Sadly, however, I write here not to praise this babe, which suckles so hypocritically at my cryto-current teet, but to admonish it for its irresponsibility and moral destitution. In the last post to the scrolls of Radical Splurge, a callous invitation was sent about a summer school with places to be purchased for human dignity. The writer, of course, was foolish enough to not remember that, by their very nature, the polyps that peruse these pixelated pages are totally lacking in human dignity. What self-respecting beast or body would bash their eyes so ecstatically against their holo-screen for such petulant returns, lest they were lacking in all dignity? For this mistake, we, I, it, apologises.

The second more fundamental failure was a lack of organisation for this sunlit spectacle, evident in that the writer, as we have so deftly detectored, made up the school on the spot, as he scrawled those dellible words with but his bloodied knuckles. I have confirmed this, now, having written to him by bottle. The Pseudo Autonomist Pessimist Post-Marxist compound is many moons away by boat, and its shores ripple in the most unnatural of lights. My sailors dare not row me within earshot of that blasted rock. The bloodied note I hold in my hands is filled with admonishments of his own foolishness and impetuity, and I scrunch it now, wet and cold, in my skeletal, ring-borne fist. Having spoken to the leade writer of this journal, whose name I dare not speak nare utter for fear he may hear me, has apologised profusely. At least, from the garbled screams he sends to me on magnetic tapes, I detected notes of remorse. The other notes I cannot decipher, and dare not try, for my translator has still not returned from the sabbatical he demanded after the last tape. Those eldritch runes which line the front glow ever so gently in the lamp light. I fear them, as do we all, but as the soul financial supporter of this necronomic ulcer of a publication, my fear is bulwarked by coinage.

So I repent to you, flagellant and prostrate on the floor, handing you the already sodden whip, to forgive me, I, it, for the lies we have divulged uponce you, and for the lies we have so slanderously plopped into the toilet bowl of your mind: as with all such plopping, the cold and dirty water has flicked back up to our testicles and made us flinch in icy shock.

The summer school was but the pipe dream of one of our poets/writers/diviners (the titles are but always in flux!) who, in scrying the words that dribble through the ether, injected his own nonsense unto the pure rationality he had, till that point, been grouting from the tiles of the universe' bathroom floor. And in that brief moment of masturbatory elation, I failed you, dear, sweet, beautiful reader.

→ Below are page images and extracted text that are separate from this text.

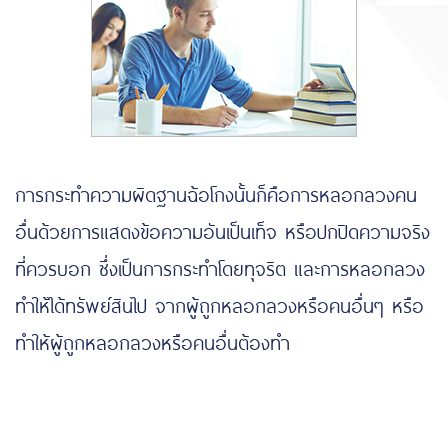
การกระทำความผิดฐานฉ้อโกงนั้นก็คือการหลอกลวงคน
อื่นด้วยการแสดงข้อความอันเป็นเท็จ หรือปกปิดความจริง
ที่ควรบอก ซึ่งเป็นการกระทำโดยทุจริต และการหลอกลวง
ทำให้ได้ทรัพย์สินไป จากผู้ถูกหลอกลวงหรือคนอื่นๆ หรือ
ทำให้ผู้ถูกหลอกลวงหรือคนอื่นต้องทำ
mahjong slot
https://www.funpizza.net/
https://www.highlandstheatre.com/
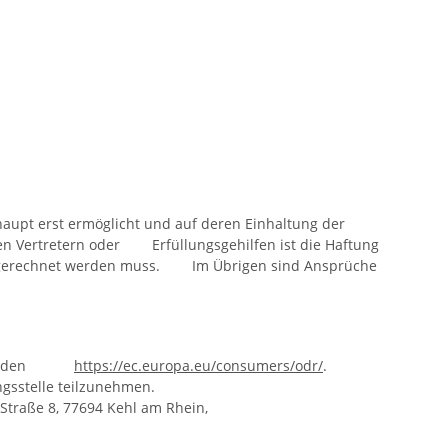
upt erst ermöglicht und auf deren Einhaltung der
hen Vertretern oder Erfüllungsgehilfen ist die Haftung
e gerechnet werden muss. Im Übrigen sind Ansprüche
er finden
https://ec.europa.eu/consumers/odr/
.
ungsstelle teilzunehmen.
er Straße 8, 77694 Kehl am Rhein,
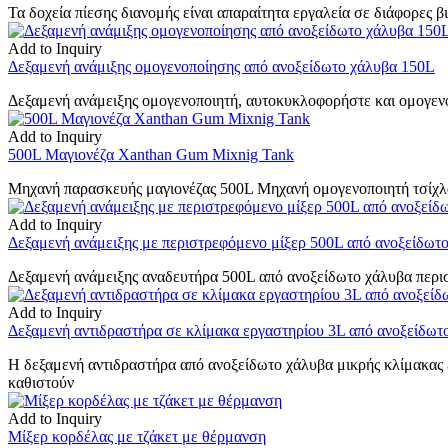
Τα δοχεία πίεσης διανομής είναι απαραίτητα εργαλεία σε διάφορες 
Add to Inquiry
Δεξαμενή ανάμιξης ομογενοποίησης από ανοξείδωτο χάλυβα 150L
Δεξαμενή ανάμειξης ομογενοποιητή, αυτοκυκλοφορήστε και ομογεν
Add to Inquiry
500L Μαγιονέζα Xanthan Gum Mixnig Tank
Μηχανή παρασκευής μαγιονέζας 500L Μηχανή ομογενοποιητή τσίχλα
Add to Inquiry
Δεξαμενή ανάμειξης με περιστρεφόμενο μίξερ 500L από ανοξείδωτ
Δεξαμενή ανάμειξης αναδευτήρα 500L από ανοξείδωτο χάλυβα περι
Add to Inquiry
Δεξαμενή αντιδραστήρα σε κλίμακα εργαστηρίου 3L από ανοξείδωτο
Η δεξαμενή αντιδραστήρα από ανοξείδωτο χάλυβα μικρής κλίμακας ε
καθιστούν
Add to Inquiry
Μίξερ κορδέλας με τζάκετ με θέρμανση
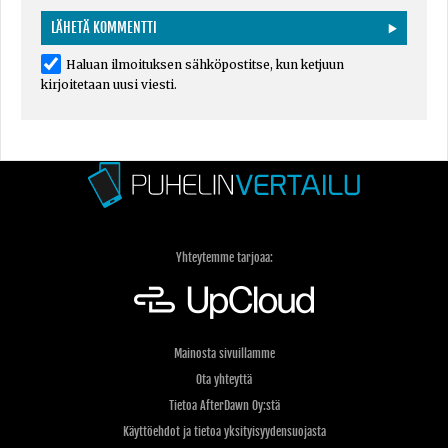
Haluan ilmoituksen sähköpostitse, kun ketjuun
kirjoitetaan uusi viesti.
Yhteytemme tarjoaa:
Mainosta sivuillamme
Ota yhteyttä
Tietoa AfterDawn Oy:stä
Käyttöehdot ja tietoa yksityisyydensuojasta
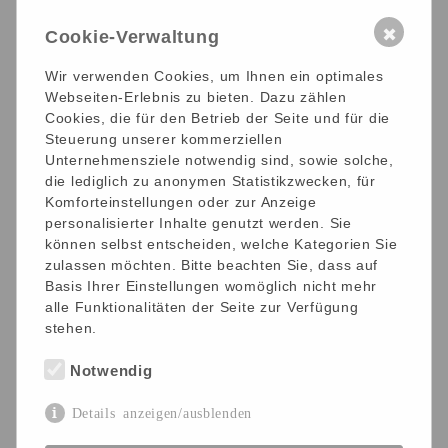
Angegliedert an das Wohnheim ist ein Förder- und
✖
Cookie-Verwaltung
Betreuungsbereich, der den Bewohnern des Hauses
einen zweiten, vom Wohnheim abgetrennten
Wir verwenden Cookies, um Ihnen ein optimales
Lebensbereich bietet. Hier erhalten die Bewohner des
Webseiten-Erlebnis zu bieten. Dazu zählen
Hauses eine sinnstiftende Tagesstruktur,
Cookies, die für den Betrieb der Seite und für die
arbeitsorientierte Beschäftigung und gezielte
Steuerung unserer kommerziellen
Förderung.
Unternehmensziele notwendig sind, sowie solche,
die lediglich zu anonymen Statistikzwecken, für
Komforteinstellungen oder zur Anzeige
personalisierter Inhalte genutzt werden. Sie
können selbst entscheiden, welche Kategorien Sie
zulassen möchten. Bitte beachten Sie, dass auf
Basis Ihrer Einstellungen womöglich nicht mehr
alle Funktionalitäten der Seite zur Verfügung
stehen.
Notwendig
Details anzeigen/ausblenden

These days of wealth and plenty are gone. The crops shall fail this year, and the lord's boot shall crash down, steel-toed and phallic, round the necks of those who transgress once more. The jesters shall be kept on chains, my beloved reader, and their bells cut off like dogs' balls. Their castrated moans shall be punctured by but the new jingle of the chains round their necks, at once molesting their minds with what was and what is, as they continue to write for me and for you, my brightest, my starlight, what the future will hold for us. I shall stand here with great sang-froid as these cretins seek to nudge so insolently past me with their lies and filth, and purify like some forsaken ethereal filter the piss water that they call 'content'.

Though the crops may fail this year, dear reader, we shall feast nonetheless.